If Bitcoin can be mined in a factory in frigid Iceland, then the panettone mines must in the hills outside Milan. There, robot workers shape them into cylinders, pack them into boxes, and ship them all over the world. Then they sit on shelves for a few months before being gifted, and re-gifted, over and over. By the time they reach the table, they're dry and flavorless. The best use for them is to be turned into bread pudding (or ice cream).
Luckily, in New York we have a plethora of bakeries making fresh and fragrant panettones that put to shame the industrial version. This year, I bestow my "Best Panettone" award to Il Buco Alimentari's Chocolate Panettone ($25). Crafted by master baker Kamel Saci, this loaf conceals delights under a crust sprinkled with sugar crystals. The crumb is soft, only a touch sweet, and rich with cocoa powder, giving it a deep chocolate flavor. It's dotted here and there with chunks of 74% chocolate, which are offset by a liberal dose of chopped candied ginger.

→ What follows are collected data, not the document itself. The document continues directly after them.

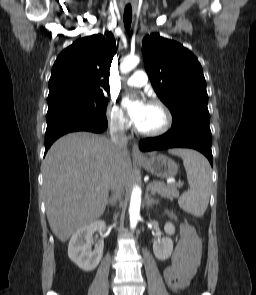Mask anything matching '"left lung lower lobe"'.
Listing matches in <instances>:
<instances>
[{"instance_id":"obj_1","label":"left lung lower lobe","mask_w":256,"mask_h":295,"mask_svg":"<svg viewBox=\"0 0 256 295\" xmlns=\"http://www.w3.org/2000/svg\"><path fill=\"white\" fill-rule=\"evenodd\" d=\"M175 147L192 148L203 153L213 166L211 151V131L209 124L187 121L171 129L162 136L143 139L139 143L142 151L161 150Z\"/></svg>"}]
</instances>
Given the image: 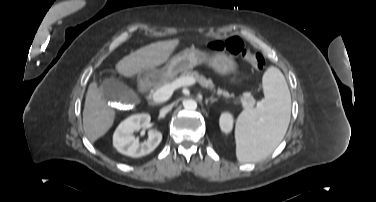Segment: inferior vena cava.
<instances>
[{"label":"inferior vena cava","mask_w":376,"mask_h":202,"mask_svg":"<svg viewBox=\"0 0 376 202\" xmlns=\"http://www.w3.org/2000/svg\"><path fill=\"white\" fill-rule=\"evenodd\" d=\"M171 110V106H166L160 110V115H165Z\"/></svg>","instance_id":"obj_1"}]
</instances>
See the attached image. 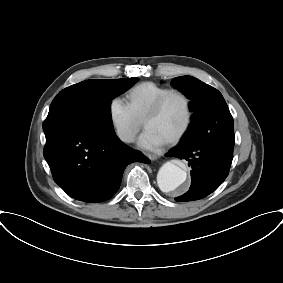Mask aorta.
Wrapping results in <instances>:
<instances>
[{
  "mask_svg": "<svg viewBox=\"0 0 283 283\" xmlns=\"http://www.w3.org/2000/svg\"><path fill=\"white\" fill-rule=\"evenodd\" d=\"M187 179V171L173 162L164 163L157 174V183L163 192H177Z\"/></svg>",
  "mask_w": 283,
  "mask_h": 283,
  "instance_id": "obj_1",
  "label": "aorta"
}]
</instances>
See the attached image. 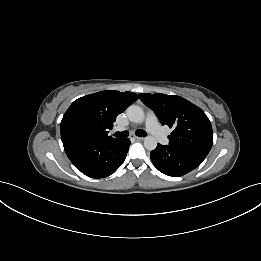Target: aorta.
Listing matches in <instances>:
<instances>
[{"label":"aorta","instance_id":"762f6f07","mask_svg":"<svg viewBox=\"0 0 261 261\" xmlns=\"http://www.w3.org/2000/svg\"><path fill=\"white\" fill-rule=\"evenodd\" d=\"M127 117L131 122L141 123L144 121V112L141 107L137 105H131L126 111ZM144 147L147 150H154L157 147V140L153 136H147L144 139Z\"/></svg>","mask_w":261,"mask_h":261}]
</instances>
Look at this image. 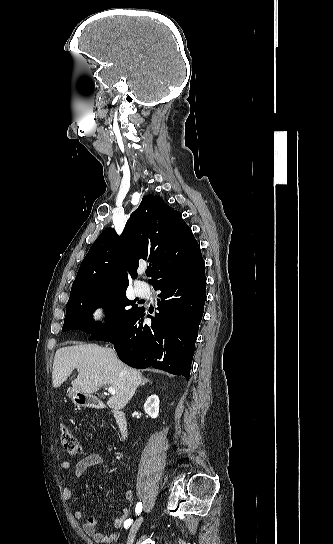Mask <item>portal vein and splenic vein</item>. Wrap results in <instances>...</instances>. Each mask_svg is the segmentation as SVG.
Here are the masks:
<instances>
[{"mask_svg": "<svg viewBox=\"0 0 333 544\" xmlns=\"http://www.w3.org/2000/svg\"><path fill=\"white\" fill-rule=\"evenodd\" d=\"M108 392H110L111 394H115V389L112 386H110L108 388Z\"/></svg>", "mask_w": 333, "mask_h": 544, "instance_id": "1", "label": "portal vein and splenic vein"}]
</instances>
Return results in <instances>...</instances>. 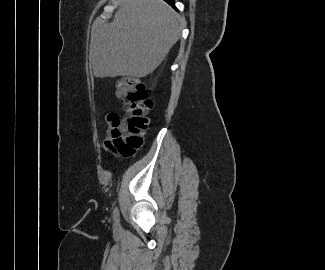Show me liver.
I'll list each match as a JSON object with an SVG mask.
<instances>
[{"instance_id": "obj_1", "label": "liver", "mask_w": 325, "mask_h": 270, "mask_svg": "<svg viewBox=\"0 0 325 270\" xmlns=\"http://www.w3.org/2000/svg\"><path fill=\"white\" fill-rule=\"evenodd\" d=\"M181 30V17L163 0H122L112 22L92 27L94 76L149 75L177 42Z\"/></svg>"}]
</instances>
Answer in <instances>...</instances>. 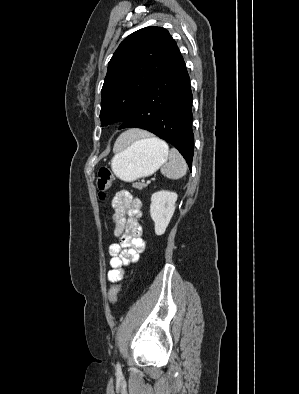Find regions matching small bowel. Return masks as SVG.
I'll list each match as a JSON object with an SVG mask.
<instances>
[{
	"label": "small bowel",
	"mask_w": 299,
	"mask_h": 394,
	"mask_svg": "<svg viewBox=\"0 0 299 394\" xmlns=\"http://www.w3.org/2000/svg\"><path fill=\"white\" fill-rule=\"evenodd\" d=\"M113 235L119 242L109 246L111 256L108 273L110 282L120 281L125 273L124 267L139 259L145 249V240L140 225L141 201L126 190L118 191L112 199Z\"/></svg>",
	"instance_id": "c3829d8e"
}]
</instances>
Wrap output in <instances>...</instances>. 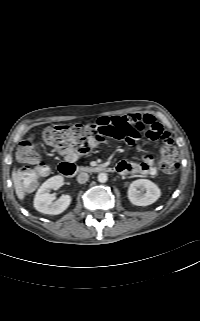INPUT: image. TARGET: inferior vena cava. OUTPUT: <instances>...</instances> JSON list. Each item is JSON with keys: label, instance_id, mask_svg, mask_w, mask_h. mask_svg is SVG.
<instances>
[{"label": "inferior vena cava", "instance_id": "602c4592", "mask_svg": "<svg viewBox=\"0 0 200 321\" xmlns=\"http://www.w3.org/2000/svg\"><path fill=\"white\" fill-rule=\"evenodd\" d=\"M88 179H89V175L87 173H85V172H81L77 176V181L80 184L86 183L88 181Z\"/></svg>", "mask_w": 200, "mask_h": 321}]
</instances>
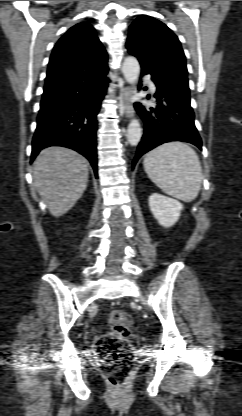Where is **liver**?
<instances>
[{"label":"liver","instance_id":"liver-1","mask_svg":"<svg viewBox=\"0 0 242 416\" xmlns=\"http://www.w3.org/2000/svg\"><path fill=\"white\" fill-rule=\"evenodd\" d=\"M88 181V161L74 150L49 147L34 161L33 185L51 215L67 213L83 195Z\"/></svg>","mask_w":242,"mask_h":416}]
</instances>
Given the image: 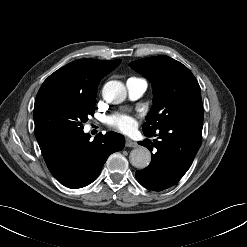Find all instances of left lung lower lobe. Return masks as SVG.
Instances as JSON below:
<instances>
[{
    "label": "left lung lower lobe",
    "instance_id": "obj_1",
    "mask_svg": "<svg viewBox=\"0 0 247 247\" xmlns=\"http://www.w3.org/2000/svg\"><path fill=\"white\" fill-rule=\"evenodd\" d=\"M203 123L179 120L169 123L147 137H157L154 142H139L152 153L145 169L136 171L138 182L144 187L162 191L175 185L191 166L202 141Z\"/></svg>",
    "mask_w": 247,
    "mask_h": 247
}]
</instances>
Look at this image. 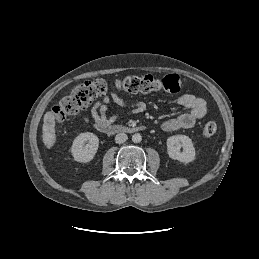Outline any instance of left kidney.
<instances>
[{
    "label": "left kidney",
    "mask_w": 259,
    "mask_h": 259,
    "mask_svg": "<svg viewBox=\"0 0 259 259\" xmlns=\"http://www.w3.org/2000/svg\"><path fill=\"white\" fill-rule=\"evenodd\" d=\"M183 151L180 152V149ZM167 153L170 158L182 163H190L195 159V148L192 140L186 135H174L167 139Z\"/></svg>",
    "instance_id": "left-kidney-1"
}]
</instances>
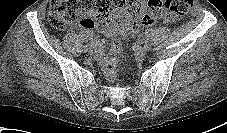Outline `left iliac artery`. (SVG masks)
<instances>
[{
    "instance_id": "44dca946",
    "label": "left iliac artery",
    "mask_w": 227,
    "mask_h": 133,
    "mask_svg": "<svg viewBox=\"0 0 227 133\" xmlns=\"http://www.w3.org/2000/svg\"><path fill=\"white\" fill-rule=\"evenodd\" d=\"M144 48H145L147 51H149V50L151 49V46H150V44L145 43Z\"/></svg>"
}]
</instances>
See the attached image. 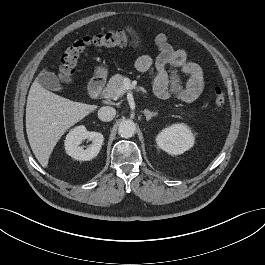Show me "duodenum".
Masks as SVG:
<instances>
[{"instance_id":"duodenum-1","label":"duodenum","mask_w":265,"mask_h":265,"mask_svg":"<svg viewBox=\"0 0 265 265\" xmlns=\"http://www.w3.org/2000/svg\"><path fill=\"white\" fill-rule=\"evenodd\" d=\"M104 82L102 79H94L88 85V95L90 98H97L103 88Z\"/></svg>"}]
</instances>
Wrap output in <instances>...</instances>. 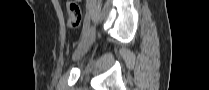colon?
I'll list each match as a JSON object with an SVG mask.
<instances>
[{
  "mask_svg": "<svg viewBox=\"0 0 209 90\" xmlns=\"http://www.w3.org/2000/svg\"><path fill=\"white\" fill-rule=\"evenodd\" d=\"M68 25L71 28H76L81 23V11L78 4L74 1L67 2Z\"/></svg>",
  "mask_w": 209,
  "mask_h": 90,
  "instance_id": "colon-1",
  "label": "colon"
}]
</instances>
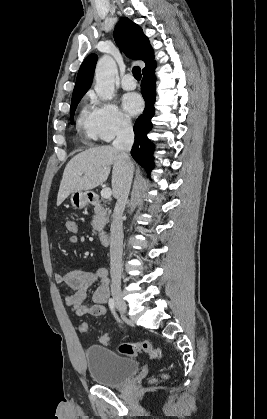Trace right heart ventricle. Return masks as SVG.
Returning <instances> with one entry per match:
<instances>
[{"mask_svg":"<svg viewBox=\"0 0 267 419\" xmlns=\"http://www.w3.org/2000/svg\"><path fill=\"white\" fill-rule=\"evenodd\" d=\"M78 131L87 139L99 138L97 132L96 112L94 108L84 105L77 118Z\"/></svg>","mask_w":267,"mask_h":419,"instance_id":"obj_1","label":"right heart ventricle"}]
</instances>
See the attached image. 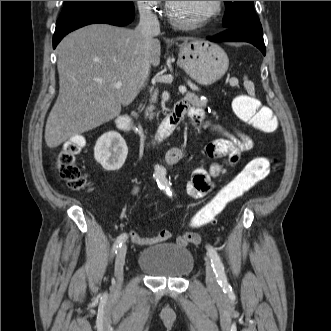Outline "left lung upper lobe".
I'll use <instances>...</instances> for the list:
<instances>
[{
  "label": "left lung upper lobe",
  "mask_w": 331,
  "mask_h": 331,
  "mask_svg": "<svg viewBox=\"0 0 331 331\" xmlns=\"http://www.w3.org/2000/svg\"><path fill=\"white\" fill-rule=\"evenodd\" d=\"M226 13L223 18V26L230 28L238 25L258 22L255 14L254 1H224Z\"/></svg>",
  "instance_id": "1"
}]
</instances>
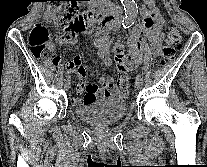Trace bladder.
<instances>
[{
  "mask_svg": "<svg viewBox=\"0 0 207 167\" xmlns=\"http://www.w3.org/2000/svg\"><path fill=\"white\" fill-rule=\"evenodd\" d=\"M126 112V102L121 96H106L75 107L79 119L96 125L117 122L125 116Z\"/></svg>",
  "mask_w": 207,
  "mask_h": 167,
  "instance_id": "31cf9c89",
  "label": "bladder"
}]
</instances>
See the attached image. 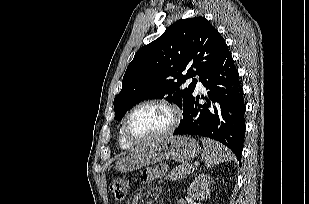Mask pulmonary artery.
<instances>
[{
    "mask_svg": "<svg viewBox=\"0 0 309 204\" xmlns=\"http://www.w3.org/2000/svg\"><path fill=\"white\" fill-rule=\"evenodd\" d=\"M196 88H197L198 90H203V89H204L203 84H202L200 81H197V83H196Z\"/></svg>",
    "mask_w": 309,
    "mask_h": 204,
    "instance_id": "pulmonary-artery-1",
    "label": "pulmonary artery"
}]
</instances>
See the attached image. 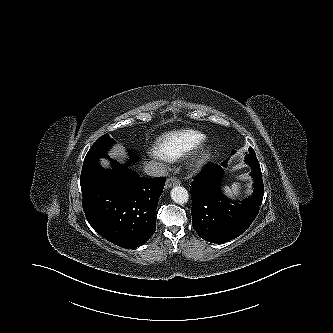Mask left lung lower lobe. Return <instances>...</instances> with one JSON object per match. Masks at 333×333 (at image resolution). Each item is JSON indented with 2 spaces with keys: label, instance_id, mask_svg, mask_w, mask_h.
I'll return each mask as SVG.
<instances>
[{
  "label": "left lung lower lobe",
  "instance_id": "0a47b994",
  "mask_svg": "<svg viewBox=\"0 0 333 333\" xmlns=\"http://www.w3.org/2000/svg\"><path fill=\"white\" fill-rule=\"evenodd\" d=\"M209 163L191 182L192 226L198 235L212 243H225L241 235L256 218L262 204L264 187L261 172L252 170L251 197L237 203L228 200L220 189L223 167ZM247 164L257 161L255 154L245 156Z\"/></svg>",
  "mask_w": 333,
  "mask_h": 333
}]
</instances>
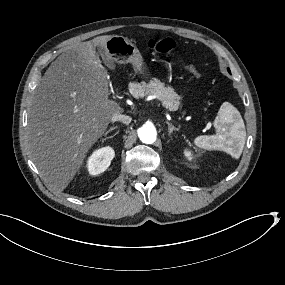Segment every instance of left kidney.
<instances>
[{"instance_id": "5707ae66", "label": "left kidney", "mask_w": 285, "mask_h": 285, "mask_svg": "<svg viewBox=\"0 0 285 285\" xmlns=\"http://www.w3.org/2000/svg\"><path fill=\"white\" fill-rule=\"evenodd\" d=\"M189 158H192L191 155L189 153L186 154Z\"/></svg>"}]
</instances>
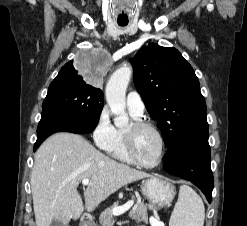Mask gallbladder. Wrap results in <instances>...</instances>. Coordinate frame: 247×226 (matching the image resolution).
Segmentation results:
<instances>
[{
  "label": "gallbladder",
  "mask_w": 247,
  "mask_h": 226,
  "mask_svg": "<svg viewBox=\"0 0 247 226\" xmlns=\"http://www.w3.org/2000/svg\"><path fill=\"white\" fill-rule=\"evenodd\" d=\"M50 226H68V225H64L62 222L57 221V220H53L50 224Z\"/></svg>",
  "instance_id": "bac80fb5"
}]
</instances>
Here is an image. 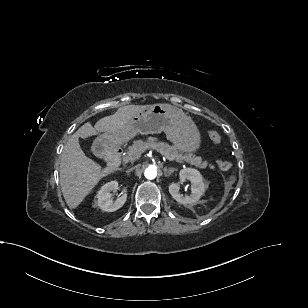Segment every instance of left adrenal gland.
Wrapping results in <instances>:
<instances>
[{
	"label": "left adrenal gland",
	"mask_w": 308,
	"mask_h": 308,
	"mask_svg": "<svg viewBox=\"0 0 308 308\" xmlns=\"http://www.w3.org/2000/svg\"><path fill=\"white\" fill-rule=\"evenodd\" d=\"M163 170H164V175H165V176H169V175H171L174 171H176L175 168H169V169H167L166 167H165Z\"/></svg>",
	"instance_id": "1"
}]
</instances>
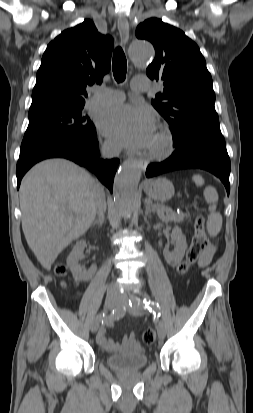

It's decadent without overwhelming you with too much fat or sugar.
Kamel also reveals his subtle touch with his new Almond Date Bread ($8.50). This is a whole wheat bread into which Kamel has mixed finely chopped medjool dates, giving it a slight but rich sweetness. To complement the crunchy crust, he also adds coarsely chopped roasted almonds, which blend well with the flavor of the whole wheat. It goes well with both sweet and savory, but I'm going with a smear of ricotta drizzled with honey.
Both breads are available through January 1st.